Но видимо, человека мучило желание выговориться или поделиться с кем-то, потому что через минуту или две он заговорил сам:
— А вы… извините… уже бывали здесь?
Типичный интеллигент, после каждого слова «извините», «простите», даже когда разговаривает с собакой. Самая беззащитная и самая душевная категория людей: всегда думают о других, о себе — никогда.
— Не люблю больниц и лекарств…
— О, я тоже!.. Мы с Чангом всегда обходимся без них. Спартанское воспитание, знаете… Как у людей, верная гарантия от всякой физической немочи…
— Тогда — что же вас привело сюда?
Растерянно пожевал губами. Чанг, уставясь на хозяина, внимательно ждал, что тот скажет. Подчеркнутое внимание и благовоспитанность демонстрировал и мой Джекки.
— Невестка, понимаете… жена сына… приказала…
— Приказала?
— Да… Говорит, все равно он уже старый. А он еще совсем не старый. Она у нас с характером, пишет диссертацию… извините… — Он опять пожевал губами, в голосе прибавилась новая нотка. Теперь я слушал его не один: долговязый дядя и мужчина со спаниелем (они были рядом с нами), повернувшись в нашу сторону, тоже прислушивались к беседе.
— Понимаете, я вышел на пенсию, а Чанг продолжал приходить и стаскивать с меня одеяло… знаете, как делают хорошо приученные к режиму собаки… Будил в пять часов утра. Как много лет до этого. Я всегда вставал рано… Невестке это тоже не нравилось. Спать не дает… поднимает всех… У нее очень чуткий сон, она говорит… Хотя Чанг делал все тихо, никогда не залает, не зашумит, не наделает беспокойства…
Дальше я узнал, что он бухгалтер по профессии, всю жизнь просидел за бухгалтерскими гроссбухами и счетами, сын — инженер, а невестка — научный работник. Готовит диссертацию, повторил еще раз. «Очень способный человек, требует, чтоб все ей беспрекословно повиновались… Она все знает…»

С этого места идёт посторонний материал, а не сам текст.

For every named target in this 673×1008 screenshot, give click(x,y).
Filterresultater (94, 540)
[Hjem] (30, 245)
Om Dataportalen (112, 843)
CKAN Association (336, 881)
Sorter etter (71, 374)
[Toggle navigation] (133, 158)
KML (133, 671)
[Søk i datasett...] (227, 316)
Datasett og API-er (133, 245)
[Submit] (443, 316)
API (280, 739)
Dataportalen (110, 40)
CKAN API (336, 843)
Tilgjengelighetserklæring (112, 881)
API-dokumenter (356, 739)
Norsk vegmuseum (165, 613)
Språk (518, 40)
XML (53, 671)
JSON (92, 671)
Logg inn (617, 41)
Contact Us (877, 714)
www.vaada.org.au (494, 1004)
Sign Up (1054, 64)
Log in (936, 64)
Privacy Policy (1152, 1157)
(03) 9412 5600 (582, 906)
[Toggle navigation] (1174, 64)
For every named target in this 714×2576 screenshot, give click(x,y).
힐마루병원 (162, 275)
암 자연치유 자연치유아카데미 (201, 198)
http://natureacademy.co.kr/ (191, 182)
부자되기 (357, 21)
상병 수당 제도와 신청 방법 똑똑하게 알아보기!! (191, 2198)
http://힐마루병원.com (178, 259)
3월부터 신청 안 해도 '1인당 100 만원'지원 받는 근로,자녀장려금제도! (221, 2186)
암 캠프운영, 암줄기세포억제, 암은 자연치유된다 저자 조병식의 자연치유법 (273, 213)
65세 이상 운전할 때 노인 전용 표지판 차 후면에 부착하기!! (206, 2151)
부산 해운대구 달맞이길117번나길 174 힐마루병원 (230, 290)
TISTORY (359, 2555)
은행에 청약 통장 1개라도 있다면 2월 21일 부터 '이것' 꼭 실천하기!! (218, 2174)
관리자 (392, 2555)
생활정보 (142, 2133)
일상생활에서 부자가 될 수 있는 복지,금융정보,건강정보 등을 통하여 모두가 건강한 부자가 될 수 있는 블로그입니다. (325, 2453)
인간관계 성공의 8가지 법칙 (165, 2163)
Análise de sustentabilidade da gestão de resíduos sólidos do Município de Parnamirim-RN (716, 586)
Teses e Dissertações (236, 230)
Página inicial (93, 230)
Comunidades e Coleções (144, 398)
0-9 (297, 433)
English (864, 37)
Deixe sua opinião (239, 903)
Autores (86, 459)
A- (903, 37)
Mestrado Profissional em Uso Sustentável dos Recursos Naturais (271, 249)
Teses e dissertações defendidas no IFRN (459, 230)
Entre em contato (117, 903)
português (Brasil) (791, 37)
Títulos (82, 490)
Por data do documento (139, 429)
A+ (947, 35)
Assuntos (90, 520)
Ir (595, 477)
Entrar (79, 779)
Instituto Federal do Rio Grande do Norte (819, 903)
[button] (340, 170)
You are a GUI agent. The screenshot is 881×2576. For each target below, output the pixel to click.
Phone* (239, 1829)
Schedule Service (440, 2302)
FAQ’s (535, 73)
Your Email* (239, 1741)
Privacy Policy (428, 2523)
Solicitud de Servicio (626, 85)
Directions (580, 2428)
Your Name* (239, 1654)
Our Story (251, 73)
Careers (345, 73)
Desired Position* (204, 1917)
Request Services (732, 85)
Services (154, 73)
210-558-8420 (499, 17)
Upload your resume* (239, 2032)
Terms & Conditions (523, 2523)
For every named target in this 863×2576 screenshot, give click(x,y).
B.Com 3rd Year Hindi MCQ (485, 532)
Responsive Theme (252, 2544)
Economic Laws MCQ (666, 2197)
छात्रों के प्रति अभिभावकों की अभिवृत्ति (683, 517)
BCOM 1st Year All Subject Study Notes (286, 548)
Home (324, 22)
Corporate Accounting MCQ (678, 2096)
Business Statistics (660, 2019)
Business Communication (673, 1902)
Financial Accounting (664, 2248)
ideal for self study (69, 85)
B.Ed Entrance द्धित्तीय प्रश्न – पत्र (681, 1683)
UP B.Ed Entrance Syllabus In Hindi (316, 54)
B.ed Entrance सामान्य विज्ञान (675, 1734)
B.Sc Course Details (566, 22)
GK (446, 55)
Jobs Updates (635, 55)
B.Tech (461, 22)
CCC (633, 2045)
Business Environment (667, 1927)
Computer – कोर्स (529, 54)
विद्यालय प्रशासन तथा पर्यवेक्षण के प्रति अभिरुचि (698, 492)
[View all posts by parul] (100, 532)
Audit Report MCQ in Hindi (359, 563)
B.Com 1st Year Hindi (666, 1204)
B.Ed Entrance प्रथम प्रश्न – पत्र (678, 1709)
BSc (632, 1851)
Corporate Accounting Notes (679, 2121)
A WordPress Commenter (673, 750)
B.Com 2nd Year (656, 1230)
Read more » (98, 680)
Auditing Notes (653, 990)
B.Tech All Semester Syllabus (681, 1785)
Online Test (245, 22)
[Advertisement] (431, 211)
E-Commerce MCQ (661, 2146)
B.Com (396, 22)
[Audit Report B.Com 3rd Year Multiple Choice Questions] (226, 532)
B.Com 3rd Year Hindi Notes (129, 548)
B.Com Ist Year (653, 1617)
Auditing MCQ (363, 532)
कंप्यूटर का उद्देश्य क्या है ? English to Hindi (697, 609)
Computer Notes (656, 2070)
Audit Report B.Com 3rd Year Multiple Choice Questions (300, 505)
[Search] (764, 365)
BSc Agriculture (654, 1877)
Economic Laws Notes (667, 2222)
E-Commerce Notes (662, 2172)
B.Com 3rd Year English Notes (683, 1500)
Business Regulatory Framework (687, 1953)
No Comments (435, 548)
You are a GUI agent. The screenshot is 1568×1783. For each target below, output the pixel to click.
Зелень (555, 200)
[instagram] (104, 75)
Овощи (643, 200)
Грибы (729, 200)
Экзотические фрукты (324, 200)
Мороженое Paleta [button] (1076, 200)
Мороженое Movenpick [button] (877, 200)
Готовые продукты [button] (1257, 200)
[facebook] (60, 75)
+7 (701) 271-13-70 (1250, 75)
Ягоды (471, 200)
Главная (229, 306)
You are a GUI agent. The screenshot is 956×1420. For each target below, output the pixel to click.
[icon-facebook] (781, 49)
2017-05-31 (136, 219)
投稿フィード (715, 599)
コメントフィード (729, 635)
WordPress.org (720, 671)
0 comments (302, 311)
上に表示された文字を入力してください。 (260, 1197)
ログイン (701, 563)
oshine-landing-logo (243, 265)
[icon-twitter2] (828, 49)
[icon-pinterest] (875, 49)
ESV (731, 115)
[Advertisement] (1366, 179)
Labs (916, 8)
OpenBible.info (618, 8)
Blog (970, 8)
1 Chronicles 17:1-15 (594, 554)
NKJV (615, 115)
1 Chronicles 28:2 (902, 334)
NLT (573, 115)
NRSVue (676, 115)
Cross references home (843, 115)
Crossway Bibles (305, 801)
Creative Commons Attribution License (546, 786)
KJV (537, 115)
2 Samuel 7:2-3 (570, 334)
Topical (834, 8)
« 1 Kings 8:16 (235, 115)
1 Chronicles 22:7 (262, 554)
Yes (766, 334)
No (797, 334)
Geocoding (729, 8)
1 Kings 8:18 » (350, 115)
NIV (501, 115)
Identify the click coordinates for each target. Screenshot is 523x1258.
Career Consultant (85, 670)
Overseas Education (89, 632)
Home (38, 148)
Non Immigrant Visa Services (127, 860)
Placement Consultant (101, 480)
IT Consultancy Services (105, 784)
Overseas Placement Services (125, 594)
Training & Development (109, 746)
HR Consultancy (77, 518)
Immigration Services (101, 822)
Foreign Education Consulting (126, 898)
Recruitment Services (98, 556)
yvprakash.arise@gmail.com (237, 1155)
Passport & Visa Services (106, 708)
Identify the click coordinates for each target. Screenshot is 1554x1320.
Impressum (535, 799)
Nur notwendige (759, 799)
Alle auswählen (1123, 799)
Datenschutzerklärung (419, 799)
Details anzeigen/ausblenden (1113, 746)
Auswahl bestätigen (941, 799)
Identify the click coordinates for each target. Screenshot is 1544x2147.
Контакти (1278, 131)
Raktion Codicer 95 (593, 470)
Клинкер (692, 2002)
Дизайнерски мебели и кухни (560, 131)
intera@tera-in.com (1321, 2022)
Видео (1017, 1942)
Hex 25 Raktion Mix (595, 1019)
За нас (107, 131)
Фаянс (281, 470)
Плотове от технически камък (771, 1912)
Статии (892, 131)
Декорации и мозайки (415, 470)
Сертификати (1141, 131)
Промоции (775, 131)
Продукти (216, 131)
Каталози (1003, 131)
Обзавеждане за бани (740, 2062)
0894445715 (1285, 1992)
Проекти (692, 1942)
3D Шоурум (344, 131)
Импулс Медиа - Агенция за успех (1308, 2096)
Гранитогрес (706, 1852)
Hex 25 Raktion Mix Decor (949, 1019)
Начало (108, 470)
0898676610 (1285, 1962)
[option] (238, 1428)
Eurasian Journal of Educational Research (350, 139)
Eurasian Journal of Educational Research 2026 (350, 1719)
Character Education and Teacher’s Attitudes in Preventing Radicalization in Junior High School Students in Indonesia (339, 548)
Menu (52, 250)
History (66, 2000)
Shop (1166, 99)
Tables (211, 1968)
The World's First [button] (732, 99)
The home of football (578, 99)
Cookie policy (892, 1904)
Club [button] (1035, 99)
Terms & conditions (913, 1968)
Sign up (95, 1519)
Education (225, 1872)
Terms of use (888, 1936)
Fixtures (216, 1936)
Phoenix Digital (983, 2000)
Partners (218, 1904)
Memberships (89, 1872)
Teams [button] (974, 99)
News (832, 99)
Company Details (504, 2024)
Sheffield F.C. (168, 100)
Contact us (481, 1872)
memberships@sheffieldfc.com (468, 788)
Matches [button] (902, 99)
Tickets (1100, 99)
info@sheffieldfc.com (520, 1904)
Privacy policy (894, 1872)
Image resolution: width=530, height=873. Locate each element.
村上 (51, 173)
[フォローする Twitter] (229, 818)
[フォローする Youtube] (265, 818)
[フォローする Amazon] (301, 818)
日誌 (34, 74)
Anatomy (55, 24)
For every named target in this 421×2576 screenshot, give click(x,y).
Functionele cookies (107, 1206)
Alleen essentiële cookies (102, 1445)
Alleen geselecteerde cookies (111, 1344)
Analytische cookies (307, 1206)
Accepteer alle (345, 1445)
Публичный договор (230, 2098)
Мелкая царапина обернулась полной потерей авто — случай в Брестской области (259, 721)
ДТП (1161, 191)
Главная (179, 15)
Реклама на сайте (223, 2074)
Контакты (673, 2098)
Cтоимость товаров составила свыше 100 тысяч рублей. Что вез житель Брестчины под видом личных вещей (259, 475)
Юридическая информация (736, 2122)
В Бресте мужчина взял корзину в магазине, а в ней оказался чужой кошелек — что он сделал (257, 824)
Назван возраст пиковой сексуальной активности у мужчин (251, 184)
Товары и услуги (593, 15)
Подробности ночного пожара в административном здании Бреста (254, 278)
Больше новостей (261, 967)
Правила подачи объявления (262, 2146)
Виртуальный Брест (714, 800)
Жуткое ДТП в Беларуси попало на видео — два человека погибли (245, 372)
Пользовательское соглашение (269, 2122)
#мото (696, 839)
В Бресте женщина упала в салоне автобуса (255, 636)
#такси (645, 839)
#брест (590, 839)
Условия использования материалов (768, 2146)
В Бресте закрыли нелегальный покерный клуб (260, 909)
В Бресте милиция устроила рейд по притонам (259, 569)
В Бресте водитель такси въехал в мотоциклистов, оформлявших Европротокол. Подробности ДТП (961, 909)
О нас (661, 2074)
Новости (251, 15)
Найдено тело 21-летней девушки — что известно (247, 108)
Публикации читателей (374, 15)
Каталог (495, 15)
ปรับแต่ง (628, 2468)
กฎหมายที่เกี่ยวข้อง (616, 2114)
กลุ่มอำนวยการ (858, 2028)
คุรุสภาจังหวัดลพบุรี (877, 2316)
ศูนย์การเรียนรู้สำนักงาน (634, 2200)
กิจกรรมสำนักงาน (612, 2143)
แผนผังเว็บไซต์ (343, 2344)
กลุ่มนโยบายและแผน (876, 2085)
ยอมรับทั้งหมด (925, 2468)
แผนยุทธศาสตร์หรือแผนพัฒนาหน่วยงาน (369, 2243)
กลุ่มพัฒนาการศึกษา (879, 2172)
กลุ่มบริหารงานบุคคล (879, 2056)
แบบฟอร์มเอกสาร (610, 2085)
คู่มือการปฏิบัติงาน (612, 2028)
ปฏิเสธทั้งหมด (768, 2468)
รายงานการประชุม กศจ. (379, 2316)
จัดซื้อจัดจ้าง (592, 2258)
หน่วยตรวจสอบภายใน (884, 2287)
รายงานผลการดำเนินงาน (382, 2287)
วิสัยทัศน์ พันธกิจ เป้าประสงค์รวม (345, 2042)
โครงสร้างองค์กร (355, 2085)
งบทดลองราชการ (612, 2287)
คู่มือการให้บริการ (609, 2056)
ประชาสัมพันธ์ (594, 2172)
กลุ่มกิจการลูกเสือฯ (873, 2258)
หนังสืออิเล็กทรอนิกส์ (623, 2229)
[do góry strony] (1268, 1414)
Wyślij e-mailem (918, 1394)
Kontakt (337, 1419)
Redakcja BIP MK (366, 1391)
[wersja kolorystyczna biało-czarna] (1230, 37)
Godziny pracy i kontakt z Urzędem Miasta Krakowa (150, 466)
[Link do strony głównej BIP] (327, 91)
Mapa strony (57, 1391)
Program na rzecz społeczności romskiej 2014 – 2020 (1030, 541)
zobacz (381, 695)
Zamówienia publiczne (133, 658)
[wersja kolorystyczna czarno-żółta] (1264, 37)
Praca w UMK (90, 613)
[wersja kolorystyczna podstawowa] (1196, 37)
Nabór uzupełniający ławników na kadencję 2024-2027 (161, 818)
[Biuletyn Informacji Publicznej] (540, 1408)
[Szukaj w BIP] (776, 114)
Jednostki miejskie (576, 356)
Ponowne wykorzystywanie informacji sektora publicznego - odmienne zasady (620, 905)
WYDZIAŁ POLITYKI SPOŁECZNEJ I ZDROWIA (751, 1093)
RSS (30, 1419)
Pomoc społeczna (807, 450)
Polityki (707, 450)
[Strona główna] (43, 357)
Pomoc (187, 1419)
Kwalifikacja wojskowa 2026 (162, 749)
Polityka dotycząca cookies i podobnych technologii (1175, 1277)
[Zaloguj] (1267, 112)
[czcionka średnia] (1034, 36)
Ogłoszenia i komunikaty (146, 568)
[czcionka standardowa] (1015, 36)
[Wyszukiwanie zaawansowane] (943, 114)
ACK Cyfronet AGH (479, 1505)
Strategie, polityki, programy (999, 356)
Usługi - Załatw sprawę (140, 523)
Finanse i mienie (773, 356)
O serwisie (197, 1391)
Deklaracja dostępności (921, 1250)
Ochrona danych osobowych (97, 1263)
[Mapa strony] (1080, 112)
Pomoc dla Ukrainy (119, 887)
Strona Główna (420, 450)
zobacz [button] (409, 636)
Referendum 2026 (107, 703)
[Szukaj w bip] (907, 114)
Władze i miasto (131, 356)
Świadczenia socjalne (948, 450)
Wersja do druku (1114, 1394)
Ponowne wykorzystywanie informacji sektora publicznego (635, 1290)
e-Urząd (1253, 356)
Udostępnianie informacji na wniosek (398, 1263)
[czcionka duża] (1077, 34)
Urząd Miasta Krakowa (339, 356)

Он говорил медленно, монотонным, скучным голосом без всякого выражения, делая паузы после каждой фразы. Скажет, замолчит, снова скажет. А рука все на голове собаки.
Я представил мысленно этого деспота в юбке, целиком занятого собственной карьерой. Портрет получился непривлекательный. Лучше поговорим еще о Чанге.
— А вы его очень любите?
Глупый вопрос, я пожалел, что задал его. Ясно и так.
Глаза собеседника подозрительно заблестели.
— Я же сам вырастил его… Рос вместе с сыном… Хороший пес, такая умница, вы знаете… жили дружно… — Голос говорившего становился все глуше, безжизненнее. Он хотел сказать еще что-то, но слова не повиновались ему.
В эту минуту дошел их черед. Мой собеседник, опять извинившись (в который раз!), тяжело поднялся, подтянул к себе Чанга, и они скрылись за дверью.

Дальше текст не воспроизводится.